::: Entries provided

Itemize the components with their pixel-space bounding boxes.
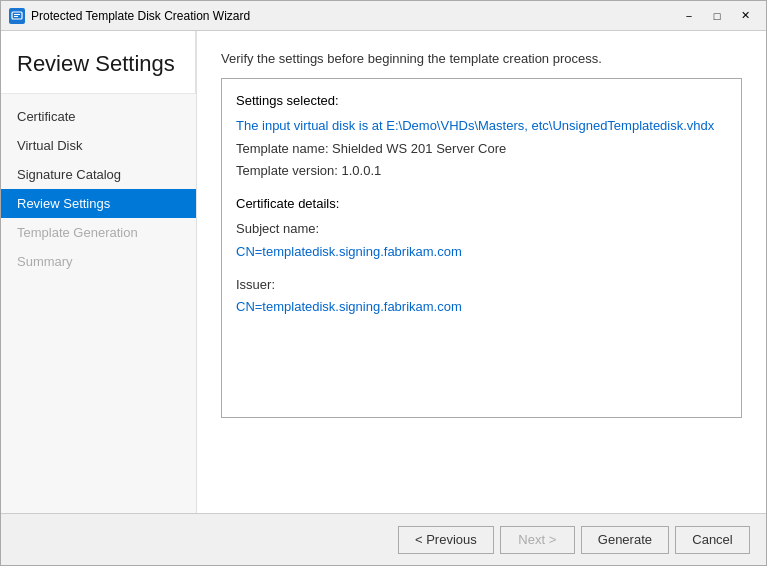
cert-heading: Certificate details: bbox=[236, 194, 727, 215]
generate-button[interactable]: Generate bbox=[581, 526, 669, 554]
close-button[interactable]: ✕ bbox=[732, 6, 758, 26]
sidebar-item-review-settings[interactable]: Review Settings bbox=[1, 189, 196, 218]
top-section: Review Settings Certificate Virtual Disk… bbox=[1, 31, 766, 513]
window-title: Protected Template Disk Creation Wizard bbox=[31, 9, 676, 23]
subject-label: Subject name: bbox=[236, 219, 727, 240]
sidebar-item-signature-catalog[interactable]: Signature Catalog bbox=[1, 160, 196, 189]
sidebar-item-virtual-disk[interactable]: Virtual Disk bbox=[1, 131, 196, 160]
minimize-button[interactable]: − bbox=[676, 6, 702, 26]
nav-list: Certificate Virtual Disk Signature Catal… bbox=[1, 94, 196, 276]
input-disk-line: The input virtual disk is at E:\Demo\VHD… bbox=[236, 116, 727, 137]
main-window: Protected Template Disk Creation Wizard … bbox=[0, 0, 767, 566]
main-body: Verify the settings before beginning the… bbox=[197, 31, 766, 513]
svg-rect-0 bbox=[12, 12, 22, 19]
issuer-label: Issuer: bbox=[236, 275, 727, 296]
verify-text: Verify the settings before beginning the… bbox=[221, 51, 742, 66]
titlebar: Protected Template Disk Creation Wizard … bbox=[1, 1, 766, 31]
footer: < Previous Next > Generate Cancel bbox=[1, 513, 766, 565]
settings-heading: Settings selected: bbox=[236, 91, 727, 112]
body-layout: Review Settings Certificate Virtual Disk… bbox=[1, 31, 766, 565]
window-controls: − □ ✕ bbox=[676, 6, 758, 26]
sidebar-item-certificate[interactable]: Certificate bbox=[1, 102, 196, 131]
template-version-line: Template version: 1.0.0.1 bbox=[236, 161, 727, 182]
maximize-button[interactable]: □ bbox=[704, 6, 730, 26]
svg-rect-1 bbox=[14, 14, 20, 15]
page-title: Review Settings bbox=[1, 31, 196, 94]
subject-value: CN=templatedisk.signing.fabrikam.com bbox=[236, 242, 727, 263]
main-content: Verify the settings before beginning the… bbox=[197, 31, 766, 513]
app-icon bbox=[9, 8, 25, 24]
sidebar-item-summary: Summary bbox=[1, 247, 196, 276]
template-name-line: Template name: Shielded WS 201 Server Co… bbox=[236, 139, 727, 160]
sidebar-item-template-generation: Template Generation bbox=[1, 218, 196, 247]
next-button[interactable]: Next > bbox=[500, 526, 575, 554]
cancel-button[interactable]: Cancel bbox=[675, 526, 750, 554]
previous-button[interactable]: < Previous bbox=[398, 526, 494, 554]
svg-rect-2 bbox=[14, 16, 18, 17]
left-panel: Review Settings Certificate Virtual Disk… bbox=[1, 31, 197, 513]
issuer-value: CN=templatedisk.signing.fabrikam.com bbox=[236, 297, 727, 318]
settings-box: Settings selected: The input virtual dis… bbox=[221, 78, 742, 418]
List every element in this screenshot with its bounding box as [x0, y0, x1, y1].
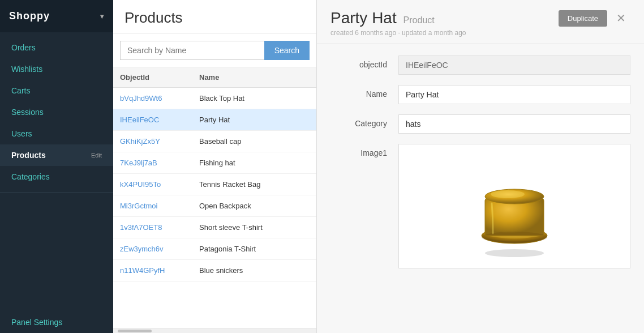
row-name: Party Hat	[199, 116, 310, 124]
search-input[interactable]	[120, 41, 264, 60]
detail-title-area: Party Hat Product created 6 months ago ·…	[330, 9, 466, 37]
sidebar: Shoppy ▾ Orders Wishlists Carts Sessions…	[0, 0, 113, 333]
field-row-image1: Image1	[330, 144, 630, 268]
field-row-objectid: objectId	[330, 56, 630, 75]
row-id: n11W4GPyfH	[120, 266, 199, 275]
sidebar-item-panel-settings[interactable]: Panel Settings	[0, 311, 113, 333]
image1-container	[398, 144, 630, 268]
table-row[interactable]: 7KeJ9lj7aB Fishing hat	[113, 152, 316, 174]
table-row[interactable]: bVqJhd9Wt6 Black Top Hat	[113, 88, 316, 109]
search-button[interactable]: Search	[264, 41, 310, 60]
row-id: 1v3fA7OET8	[120, 223, 199, 232]
svg-point-5	[491, 190, 525, 198]
table-row[interactable]: Mi3rGctmoi Open Backpack	[113, 195, 316, 217]
row-name: Baseball cap	[199, 137, 310, 146]
table-row[interactable]: n11W4GPyfH Blue snickers	[113, 260, 316, 281]
table-row[interactable]: zEw3ymch6v Patagonia T-Shirt	[113, 238, 316, 260]
row-id: Mi3rGctmoi	[120, 202, 199, 210]
row-id: kX4PUI95To	[120, 180, 199, 189]
name-field	[398, 85, 630, 104]
content-area: Products Search ObjectId Name bVqJhd9Wt6…	[113, 0, 644, 333]
nav-divider	[0, 192, 113, 193]
objectid-field	[398, 56, 630, 75]
category-field	[398, 114, 630, 134]
chevron-down-icon[interactable]: ▾	[100, 12, 104, 20]
sidebar-item-carts[interactable]: Carts	[0, 80, 113, 101]
sidebar-item-products[interactable]: Products Edit	[0, 144, 113, 166]
sidebar-item-label: Orders	[11, 43, 36, 52]
sidebar-item-categories[interactable]: Categories	[0, 166, 113, 187]
svg-point-1	[485, 249, 544, 257]
table-body: bVqJhd9Wt6 Black Top Hat IHEeilFeOC Part…	[113, 88, 316, 281]
detail-panel: Party Hat Product created 6 months ago ·…	[317, 0, 644, 333]
detail-actions: Duplicate ✕	[559, 9, 630, 27]
sidebar-header: Shoppy ▾	[0, 0, 113, 32]
row-id: zEw3ymch6v	[120, 245, 199, 253]
search-bar: Search	[113, 34, 316, 67]
detail-form: objectId Name Category Image1	[317, 44, 644, 290]
row-name: Black Top Hat	[199, 94, 310, 103]
product-type: Product	[403, 15, 435, 25]
row-id: GKhiKjZx5Y	[120, 137, 199, 146]
sidebar-item-sessions[interactable]: Sessions	[0, 101, 113, 123]
table-row[interactable]: 1v3fA7OET8 Short sleeve T-shirt	[113, 217, 316, 238]
field-row-category: Category	[330, 114, 630, 134]
table-header: ObjectId Name	[113, 67, 316, 88]
sidebar-item-label: Users	[11, 129, 32, 138]
column-header-name: Name	[199, 73, 310, 82]
scrollbar-area	[113, 328, 316, 333]
sidebar-item-wishlists[interactable]: Wishlists	[0, 58, 113, 80]
row-id: bVqJhd9Wt6	[120, 94, 199, 103]
objectid-input[interactable]	[398, 56, 630, 75]
image1-field	[398, 144, 630, 268]
table-row[interactable]: GKhiKjZx5Y Baseball cap	[113, 131, 316, 152]
duplicate-button[interactable]: Duplicate	[559, 10, 607, 27]
edit-badge: Edit	[91, 152, 102, 159]
products-table: ObjectId Name bVqJhd9Wt6 Black Top Hat I…	[113, 67, 316, 328]
products-panel: Products Search ObjectId Name bVqJhd9Wt6…	[113, 0, 317, 333]
row-name: Fishing hat	[199, 159, 310, 167]
field-row-name: Name	[330, 85, 630, 104]
row-name: Open Backpack	[199, 202, 310, 210]
table-row[interactable]: kX4PUI95To Tennis Racket Bag	[113, 174, 316, 195]
objectid-label: objectId	[330, 56, 398, 69]
products-title: Products	[124, 9, 305, 27]
app-name: Shoppy	[9, 10, 50, 22]
row-name: Short sleeve T-shirt	[199, 223, 310, 232]
product-title: Party Hat	[330, 9, 397, 27]
column-header-id: ObjectId	[120, 73, 199, 82]
name-label: Name	[330, 85, 398, 99]
table-row[interactable]: IHEeilFeOC Party Hat	[113, 109, 316, 131]
detail-header: Party Hat Product created 6 months ago ·…	[317, 0, 644, 44]
name-input[interactable]	[398, 85, 630, 104]
product-meta: created 6 months ago · updated a month a…	[330, 29, 466, 37]
sidebar-item-users[interactable]: Users	[0, 123, 113, 144]
row-id: 7KeJ9lj7aB	[120, 159, 199, 167]
sidebar-nav: Orders Wishlists Carts Sessions Users Pr…	[0, 32, 113, 311]
party-hat-image	[458, 150, 571, 263]
row-name: Patagonia T-Shirt	[199, 245, 310, 253]
image1-label: Image1	[330, 144, 398, 157]
sidebar-item-orders[interactable]: Orders	[0, 37, 113, 58]
category-input[interactable]	[398, 114, 630, 134]
row-name: Blue snickers	[199, 266, 310, 275]
panel-settings-label: Panel Settings	[11, 318, 62, 327]
category-label: Category	[330, 114, 398, 128]
svg-point-6	[482, 232, 547, 243]
products-header: Products	[113, 0, 316, 34]
close-button[interactable]: ✕	[612, 9, 630, 27]
row-name: Tennis Racket Bag	[199, 180, 310, 189]
sidebar-item-label: Categories	[11, 172, 50, 181]
scrollbar-thumb[interactable]	[118, 330, 152, 332]
row-id: IHEeilFeOC	[120, 116, 199, 124]
sidebar-item-label: Products	[11, 151, 46, 160]
sidebar-item-label: Wishlists	[11, 65, 42, 74]
sidebar-item-label: Carts	[11, 86, 30, 95]
sidebar-item-label: Sessions	[11, 108, 44, 117]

::::::

State how many lines of the entries include the word "column", giving that number by itself.

-- Solution --
2